Doma-me por Inteiro

Data 28/09/2009 05:04:21 | Tópico: Textos


Chove lá fora. As gotas ofuscam os vidros da janela da sala, e, alheias são elas ao que se passa cá dentro. Já passam das 22 horas, e, tu ainda não terminaste de se arrumar. Do jeito como a chuva devorava o tempo, os ponteiros já não mais iam recuar ao nosso encontro. Não me importava com o tardar das horas, ali tendo o valsar da chuva diante dos olhos. A mim importava tão somente ficar tanto tempo assim privado de ti. Mas, sei do quanto gostas desses teus momentos em diálogo com o espelho, e, não seria eu deveras avaro a te roubar só para mim. Embora, muita embora, a idéia me tentasse, confesso, e, não mais me parecesse de todo ruim. Levanto-me do sofá, depois, a sobrancelha. Sorriso moleque de canto.

Raios. Riscam-me o céu de um lado a outro. Em cima da mesa, uma taça de vinho tinto e doce, servida por ti, ainda antes de saíres ao teu colóquio. Estrondo. O barulho provocado pelo raio estremece, de leve, a mesa junto à janela. A taça titubeia, e, o vinho reverencia-me, beijando-me os sapatos. Molhados. Molhados como meus lábios quando se provam dos teus. Abaixo-me a altura da mesa, e, com um lenço colho as gotas derramadas em meu sapato. Novo estrondo. Mais um vibrar sobre a mesa. Desta vez, as gotas não se contentam em se rebaixar a tanto, e, se juntam a me banhar todo o peito. Manchas purpúreas sobre a branca seda.

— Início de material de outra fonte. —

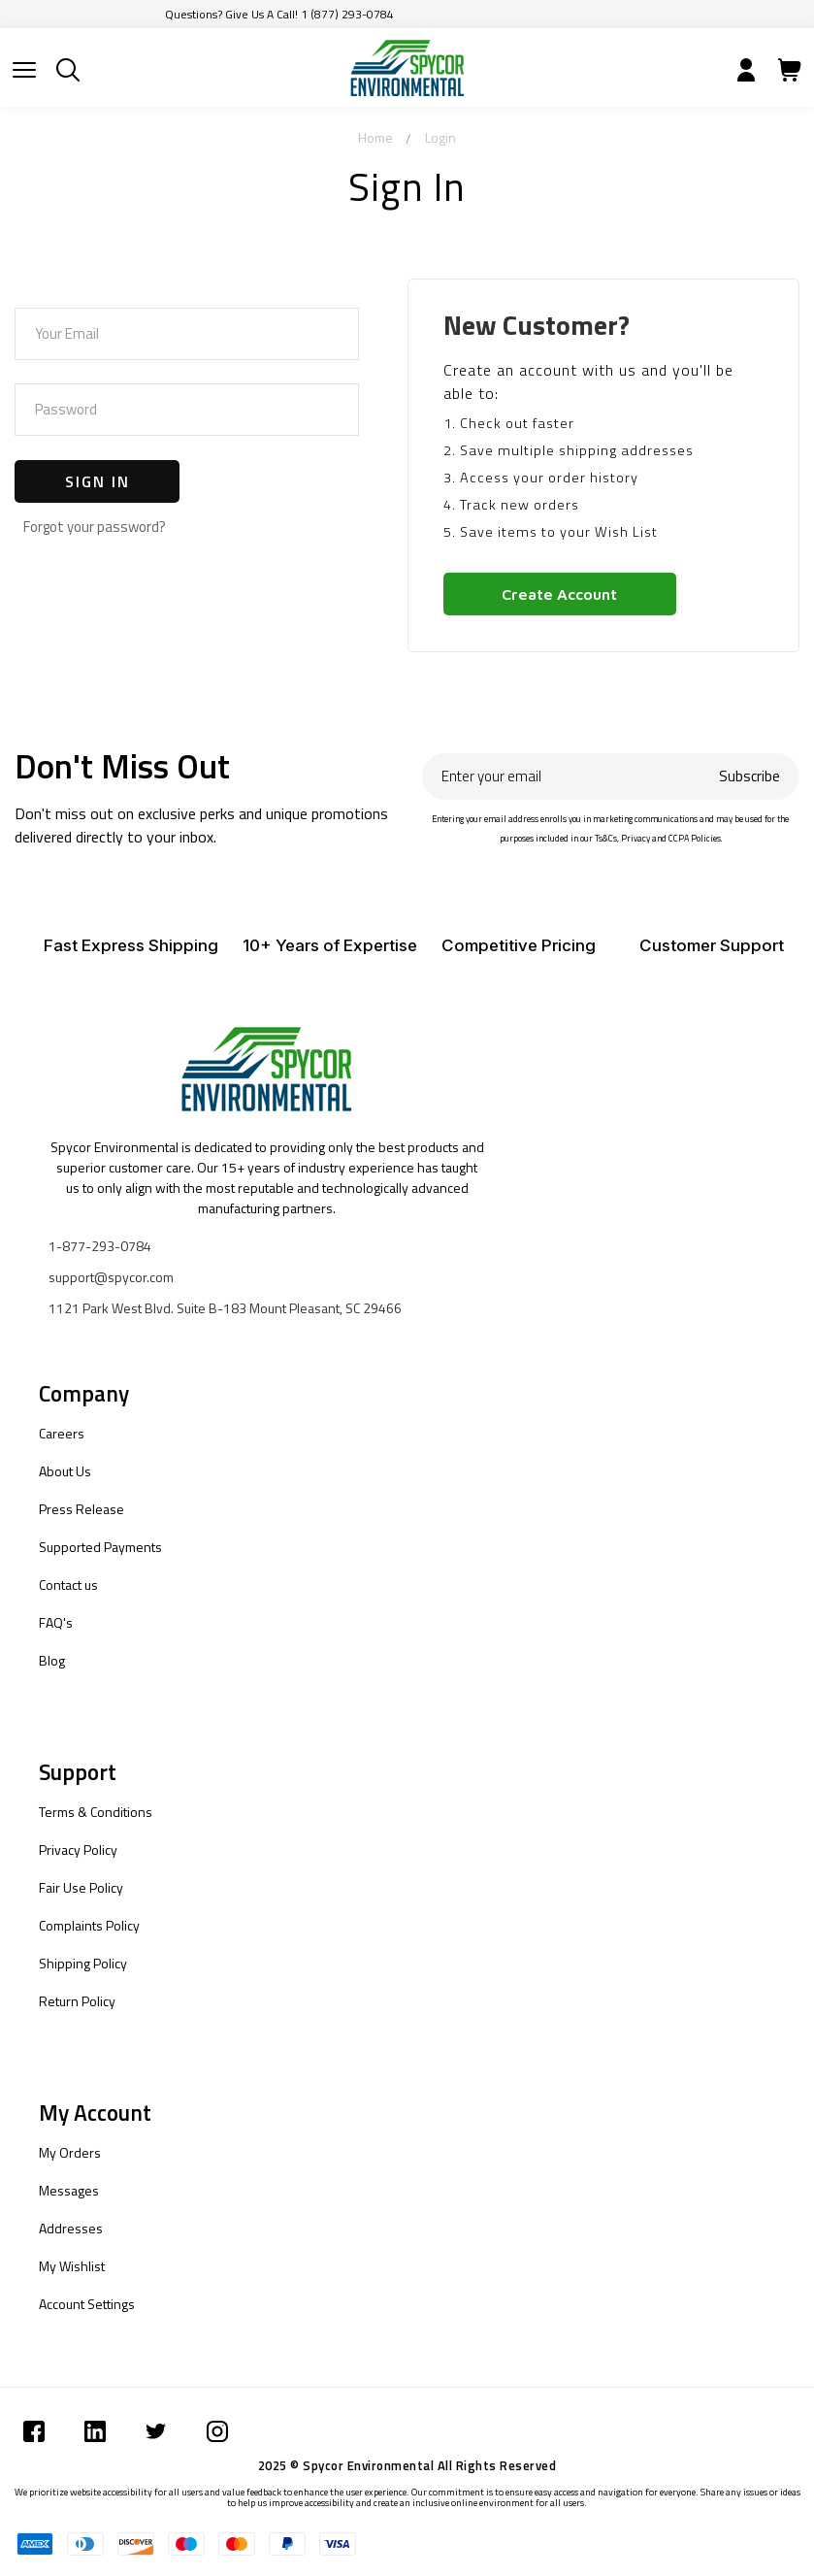  What do you see at coordinates (111, 1277) in the screenshot?
I see `support@spycor.com` at bounding box center [111, 1277].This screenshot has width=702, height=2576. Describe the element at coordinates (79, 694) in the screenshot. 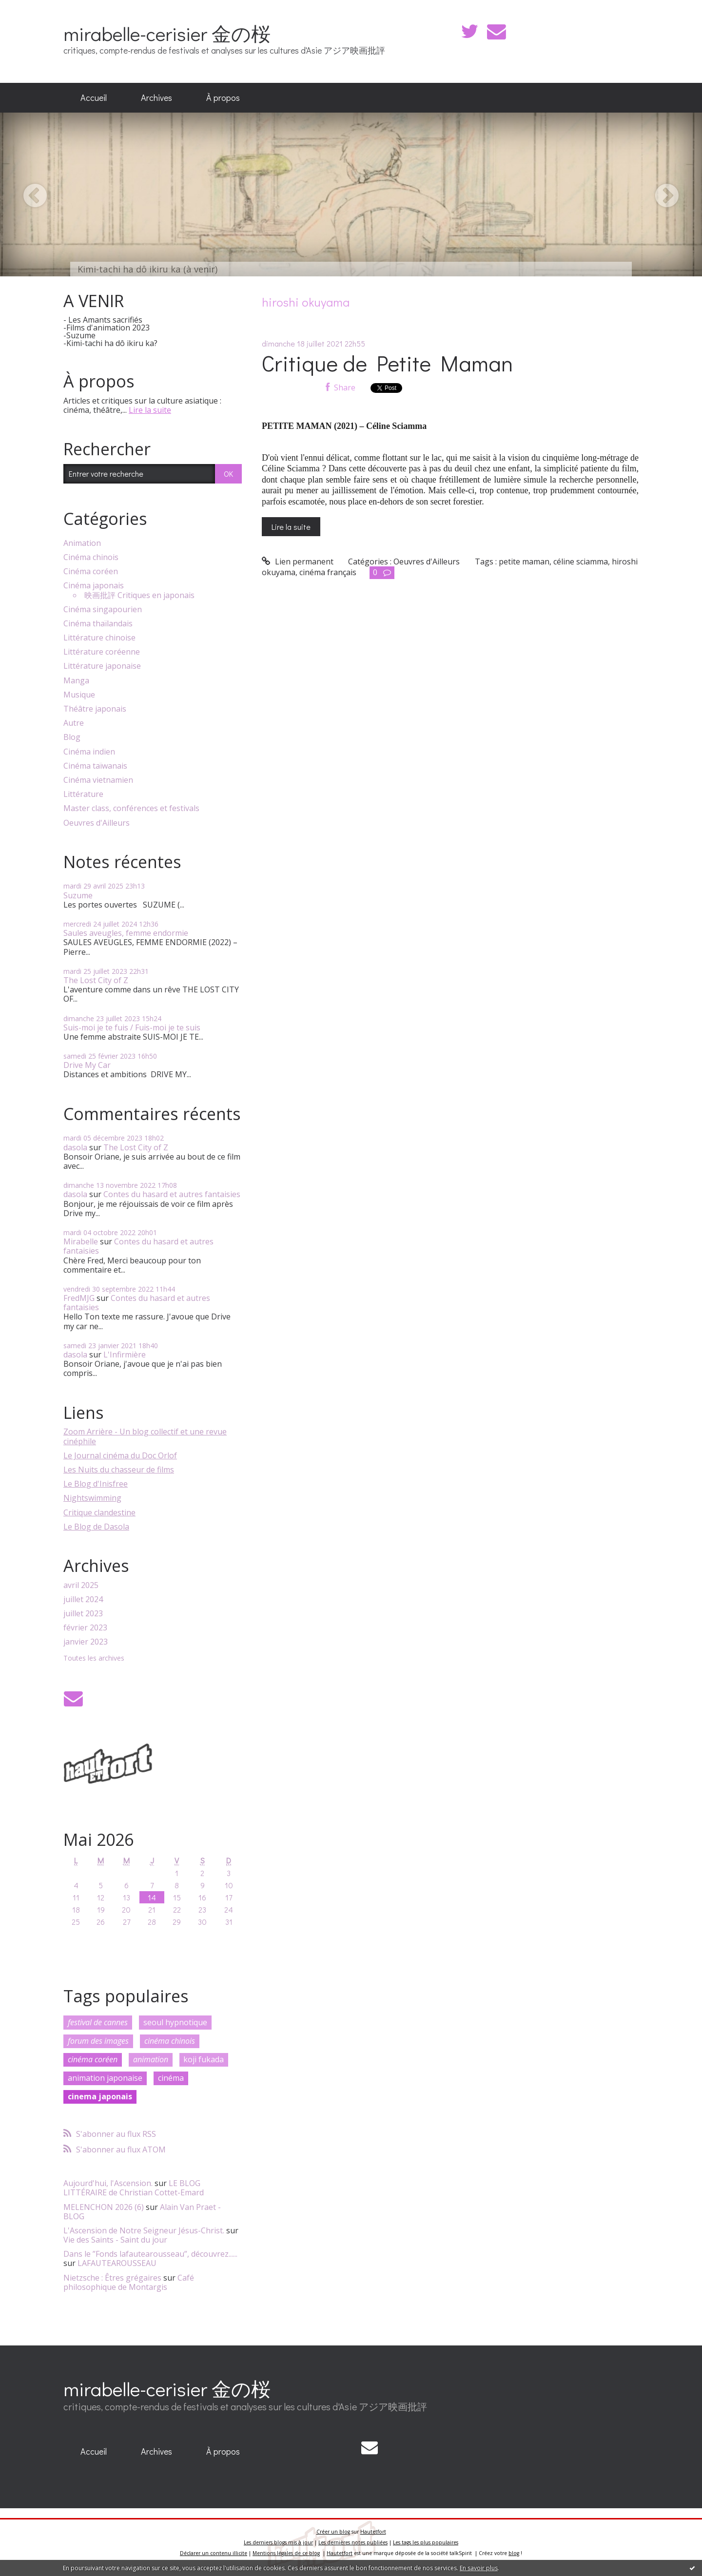

I see `Musique` at that location.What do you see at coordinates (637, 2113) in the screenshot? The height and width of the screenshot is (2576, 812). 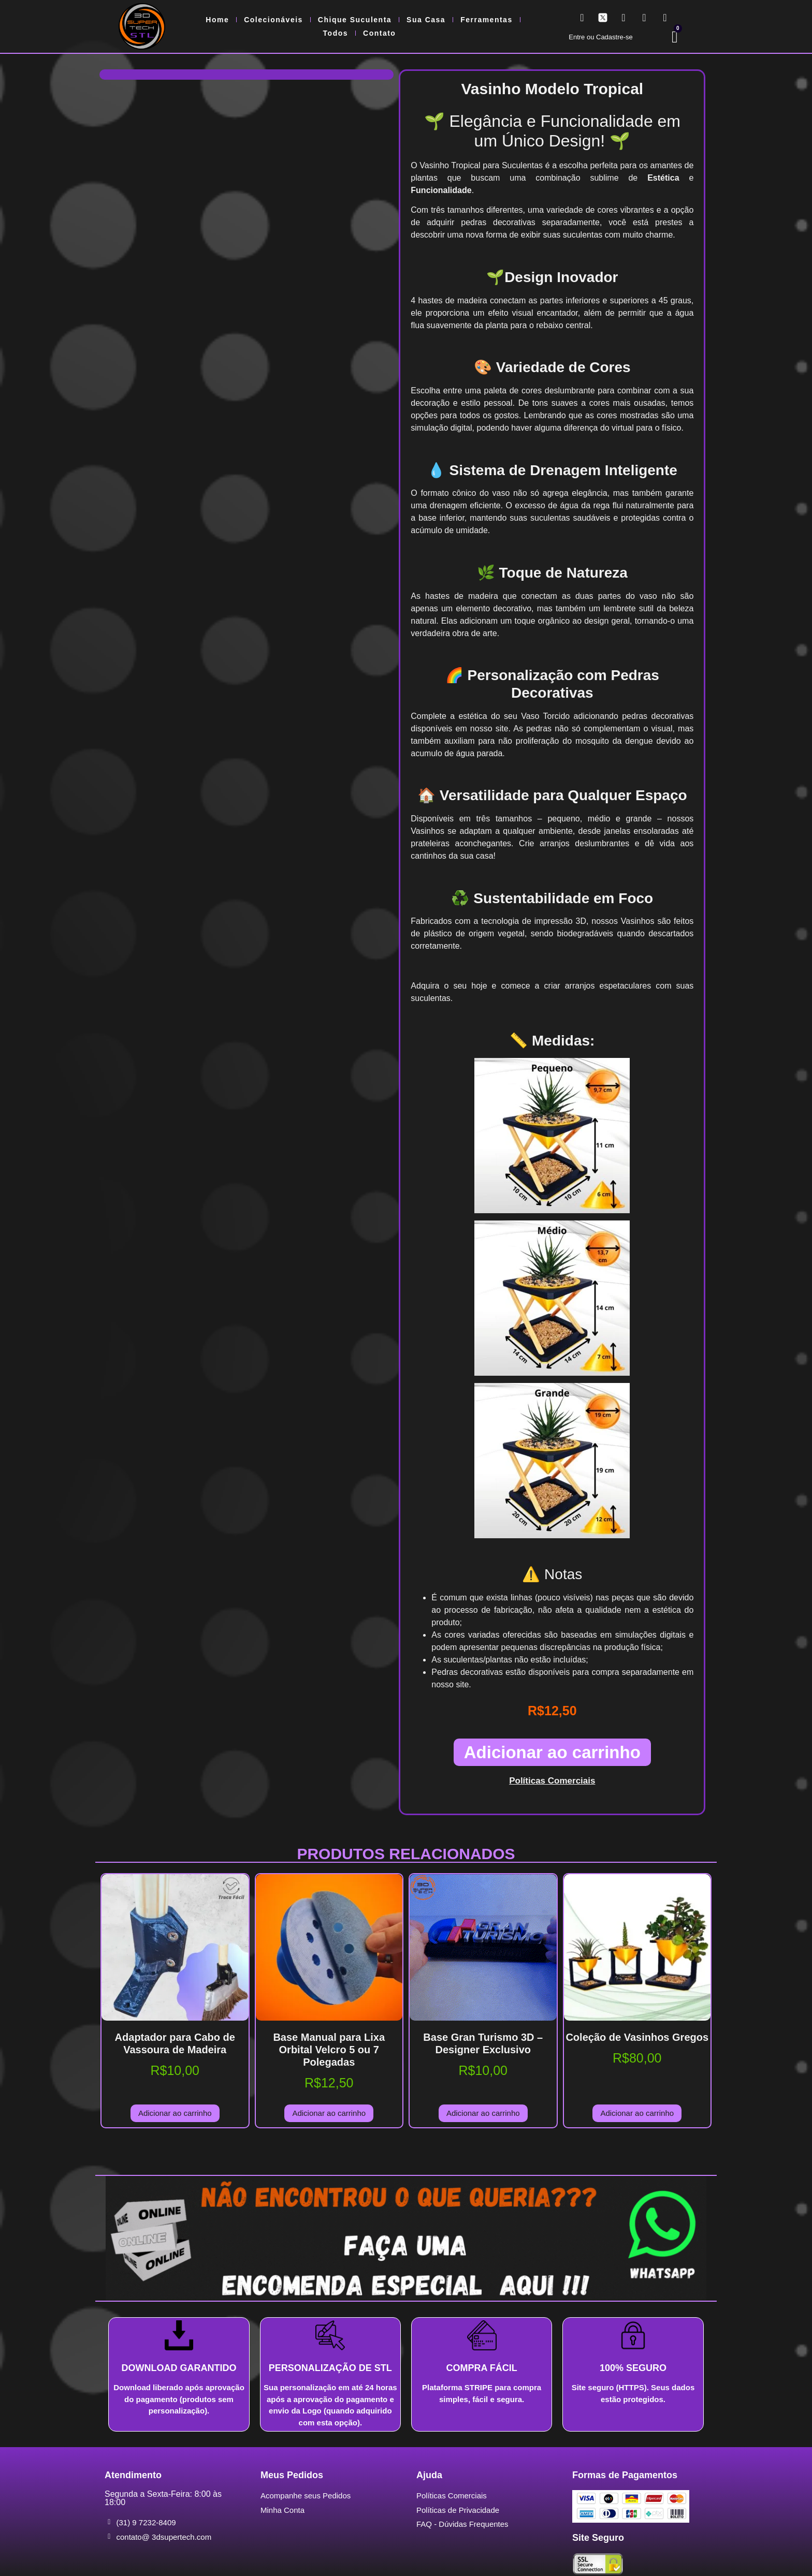 I see `Adicionar ao carrinho [Adicione ao carrinho: “Coleção de Vasinhos Gregos”]` at bounding box center [637, 2113].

Levanto-me do chão, constato-me da vingança do vinho! Os ciúmes não foram ao acaso, e, se dos meus lábios não pode beber, como assim os teus fizeram, que seja somente seu o meu peito, beijando-me inteiro assim ao seu jeito. Desfaço-me dos botões de cada um de seus enlaces. Sobre os vidros molhados em mosaico, um clarão reflete teu corpo finamente vestido, rogando-me susto que não te distrai os olhos. Tomei a tua direção, e, tu ainda mais bela, puxa-me pela parte já entreaberta, desnuda e arranha-me o peito com o leve roçar de tuas unhas sobre minha pele.

Quedei as pálpebras, olhei fixamente o minucioso trabalho de tuas mãos. A chuva se apodera de todos lá fora, e, cá dentro, tu já me dominas por completo. Mais um raio riscando-me os céus. Mais uma unha tua marcando-me as costas. Dos raios, resulta-me a escuridão. De tua unha em minhas costas, o fim de todos os sentidos e qualquer fragmento de razão. Devorado fui por cada um de teus desejos, entreguei-me de uma vez a esta minha paixão.

Peguei-te pelos braços, joguei-te junto à parede. Prendi-te com o peso do meu corpo, apoiei meu quadril junto ao teu. A claridade dos raios invadia toda sala, mas nada se permitia passar por entre nós. Eu já não mais deixava. Tu já nem mais podias. Encosto minha testa a tua, meu peito junto ao teu. Minha mão percorre tua perna, fazendo-te carinhos, apertando-a levemente. Minha boca se embebe do teu colo, tuas mãos percorrem as minhas desnudadas espáduas, descem-me as costas, sobem-me ao pescoço, bagunçam-me, puxam-me pelos cabelos. Seguro-te inteira pela cintura, abandono teu colo, ergo a cabeça. Teu cheiro ainda me queima as narinas, e, tua boca me fomenta insistentemente. Pedes-me que não pare. Perco-me em cada um de teus detalhes. Os delicados traços dos teus lábios, a sedutora maciez de tua pele, o inebrio do cheiro do teu corpo abandonado, o teu olhar que me queima quando me queres.

Sucumbo-me aos teus beijos, entrego-me inteiro, declaro-te aos ouvidos, meu amor eterno. Dize-me que amas assim nesses nossos sussurros trocados, não me deixes lá fora, por nem mais um inverno. E se amanhã não te lembrares de nada dito ou escrito que seja, entendas apenas que é somente a ti que eu quero, cala-me a boca, corre e me beija.